Pero si no recuerdo mal —la memoria es muy literaria, pero no tiene por qué ser fiel— el primer libro que leí tuyo fue El pez en el agua, las memorias que escribiste tras tu derrota como candidato a la presidencia del Perú. Me encantó ese libro. Un día, una tarde, debía de ser un viernes o un sábado, quedé con mis amigos para ir al cine. Por lo que sea discutí con uno de ellos y me fui enfadado por mi cuenta —ya ves—. Entonces compré El País en un quiosco para entretenerme sentado en un banco, y en ese periódico leí una entrevista que te hacían sobre El pez en el agua. Me atrajo mucho y le pedí a mi padre que me comprara el libro. Así creo que empecé a leerte.
El pez en el agua tenía una parte tuya del pasado, de tu infancia, de cómo conociste a tu padre, entre otras cosas, que me gustó mucho. Luego tenía otra parte en la que contabas tu aventura política, y esa parte me costó más leerla, pero también la leí y me enriqueció.
Juancho Armas Marcelo, que tan bien te conoce y que tiene un libro fantástico sobre ti, Vargas Llosa: El vicio de escribir, me dijo en una entrevista que si llegas a ganar las elecciones hubieras dejado de escribir, o que en cualquier caso no hubieras ganado el Nobel de Literatura. Ana Godoy me dijo hace unos días algo muy parecido, que hubieras dejado de escribir.
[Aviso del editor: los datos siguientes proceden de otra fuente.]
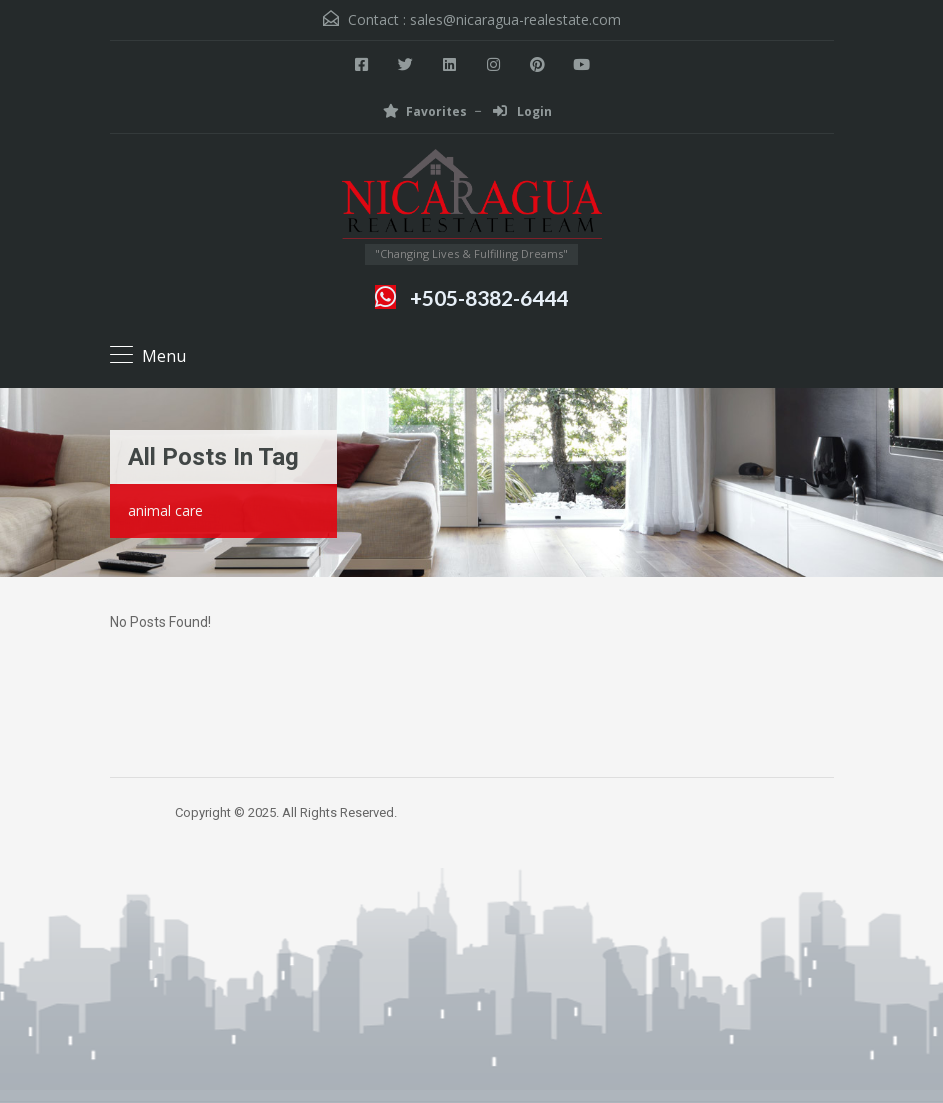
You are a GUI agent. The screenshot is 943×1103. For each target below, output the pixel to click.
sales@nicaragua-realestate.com (515, 19)
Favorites (425, 111)
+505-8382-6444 (489, 297)
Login (522, 111)
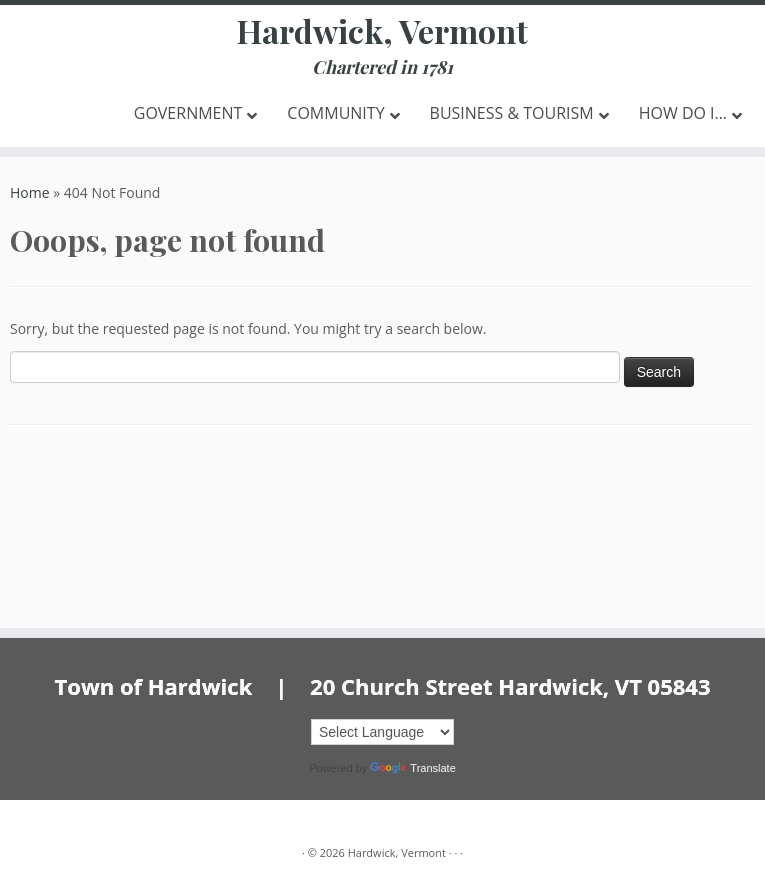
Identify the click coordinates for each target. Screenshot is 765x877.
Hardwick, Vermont (382, 31)
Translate (412, 768)
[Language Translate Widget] (382, 732)
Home (30, 192)
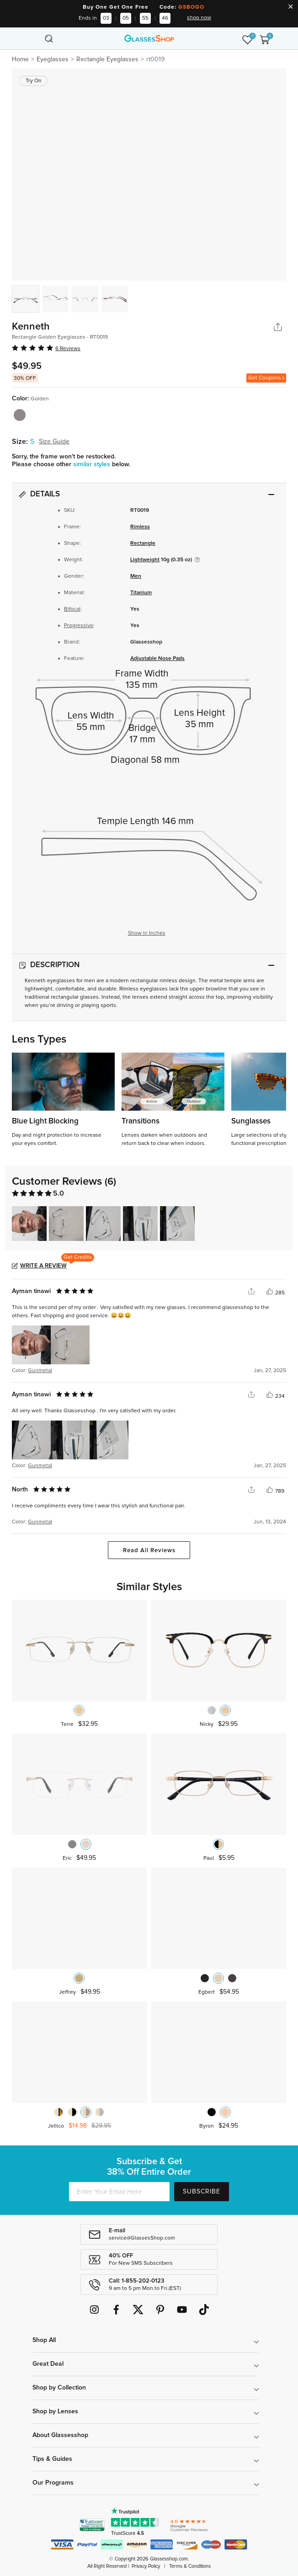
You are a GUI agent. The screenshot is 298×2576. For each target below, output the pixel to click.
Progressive (78, 625)
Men (135, 576)
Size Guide (54, 441)
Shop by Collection (59, 2387)
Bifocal (72, 609)
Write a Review (43, 1266)
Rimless (140, 527)
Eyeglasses (53, 59)
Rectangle (142, 543)
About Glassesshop (60, 2435)
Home (20, 59)
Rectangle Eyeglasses (107, 59)
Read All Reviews (149, 1551)
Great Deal (48, 2364)
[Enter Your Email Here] (119, 2191)
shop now (199, 18)
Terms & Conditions (190, 2566)
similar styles (92, 464)
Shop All (44, 2340)
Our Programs (53, 2483)
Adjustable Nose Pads (157, 658)
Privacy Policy (146, 2566)
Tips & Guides (52, 2459)
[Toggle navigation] (33, 38)
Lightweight (145, 560)
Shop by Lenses (55, 2411)
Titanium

Chencho Arias, al que también conozco y al que también tengo aprecio y admiración, cuando te presentó en un acto público en el Club Siglo XXI, una conferencia con coloquio, dijo algo muy similar, que entonces la literatura te ganó para sí.
A mi edad pienso que hay que tomarse todo con filosofía —quizá eso tenga que ver con la sabiduría—, y que donde se cierra una puerta se abre otra, o una ventana. O donde se cierra un semáforo se abre inmediatamente otro… dicho más cotidianamente. Eso es algo que me ha enseñado la vida, y lo he experimentado muchas veces.
Don Mario, querido Mario, tenemos tus libros para disfrutarlos, para aprender de ellos, tus maravillosos artículos, todo lo que has escrito y dicho, tu obra ancha y larga en todos sus terrenos.
Ahora has dicho que dejabas de escribir libros y que dejabas de publicar tu Piedra de toque en El País. Tengo entendido que sólo te has retirado de los focos, pero que sigues escribiendo. Me alegro mucho. Haz lo que veas, lo que en este momento de tu vida te haga más feliz. A tus lectores ya nos has hecho sobradamente felices. Tenemos toda tu obra para disfrutarla siempre, como una estrella brillante. Esa estrella siempre será bella, y a algunos, tal vez a muchos, nos orientará.
Es probable que ya no nos veamos nunca. Yo te he visto en algunos actos, una vez me acerqué más y hablé contigo. Eres una persona muy famosa, y tampoco es cuestión de molestar más de lo preciso. Por ello quizá esta carta tenga todo su sentido y cumpla el principal cometido de una carta: comunicar. Me acuerdo ahora de tu librito Cartas a un joven novelista, que por cierto ahora tengo aquí a mi lado. Yo fui uno de sus jóvenes lectores; y fui un “joven novelista” cuando lo leí, a los 22 años, tal vez en el momento preciso.
Tómate esta carta como una respuesta a ese libro, tantos años después, estimado, admirado Mario. Te deseo paz y felicidad. Mi gratitud, don Mario, querido Mario, ahora y siempre.